Industry tailwinds and a shift towards organized labs to fuel lab growth

 Laxmiden is the second-largest player in the domestic lab segment with over 22,000 dental clinics and dentists across 320 cities. It exports to more than 90 countries and has the largest export lab business.

 The industry is experiencing strong tailwinds driven by a highly fragmented market, a shift towards premium metal-free products, growing adoption of digital dentistry, a shift towards organized labs, and an increasing trend of outsourcing by the US labs to India.

 Laxmiden is the preferred partner for Heartland, one of the US’s largest Dental Service Organizations (DSOs).

 It is one of the early companies to launch branded zirconia crowns under its brand name “Illusion Zirconia”.

Valuation and view: Initiate coverage with a BUY rating

 The healthcare services sector is evolving, with business models focusing on specific therapies and subsequently creating a comprehensive ecosystem. The customized service aspect not only adds value for patients but also benefits companies, establishing a strong competitive advantage for sustainable growth.
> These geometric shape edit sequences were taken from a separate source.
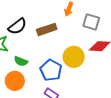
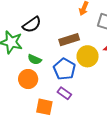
brown rectangle: (47, 29) -> (69, 40), moved

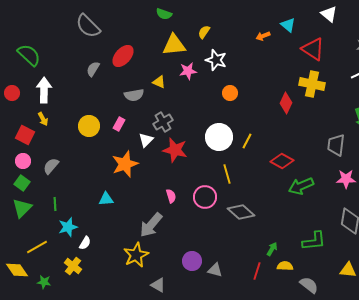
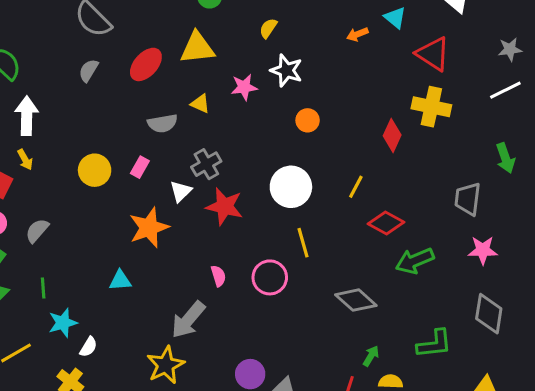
yellow triangle: (174, 45) -> (197, 48), moved
gray semicircle: (93, 69) -> (89, 70), moved
yellow line: (247, 141) -> (356, 187), moved
gray diamond: (241, 212) -> (356, 300), moved

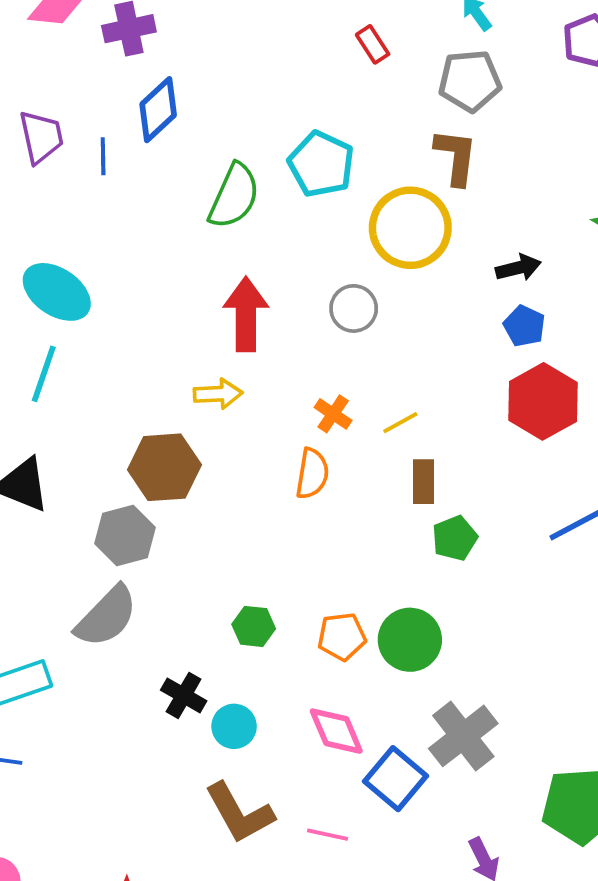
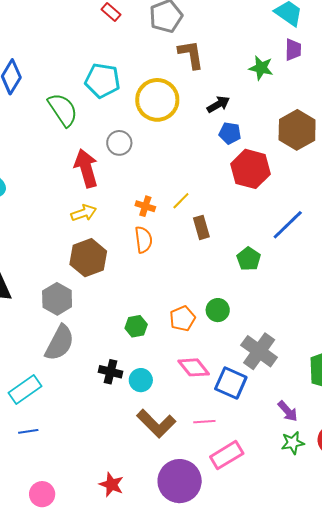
brown L-shape: (456, 157) -> (191, 54), moved
green semicircle: (234, 196) -> (63, 110), turned -42
gray circle: (354, 308) -> (119, 143), moved
brown hexagon: (164, 467) -> (88, 258), moved
green pentagon: (455, 538) -> (249, 259), moved
green circle: (410, 640) -> (218, 310), size x0.7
 Laxmiden has developed a comprehensive framework to bridge the gap in dentistry, effectively addressing the needs of patients across all age groups while enhancing the efficiency of dental practitioners.

 The adoption of technology has resulted in improved prospects in the international market. By utilizing celebrity brand endorsements as part of its marketing strategy, the company has also expanded its offerings in the aligner segment.We model a Laxmi Dental 24% revenue CAGR, 690bp margin expansion, and 62% PAT CAGR over FY25-27 under our base case scenario. We also assign a 43x 12M forward earnings multiple to arrive at our TP of INR540, implying a potential upside of 24%.

 The bull case scenario builds in 37% revenue CAGR with 750bp margin expansion, and 79% CAGR in PAT over FY25-27, assuming faster coverage in the domestic market, increased scope of business in international markets, and strong off-take in aligner products. This would lead to a TP of INR750, based on 50 x 12M forward earnings multiple, implying a potential upside of 75%.

 The bear case scenario assumes 10% revenue CAGR with 270bp margin expansion due to a slower ramp-up in domestic lab business, gradual progress in contracts from direct sales organization (DSO) in international markets, and lesser impact of marketing in the aligner business. These factors would result in a TP of INR360, based on the 40x 12M forward earnings multiple, implying a potential downside of 16%.

 We initiate coverage on the stock with a BUY rating.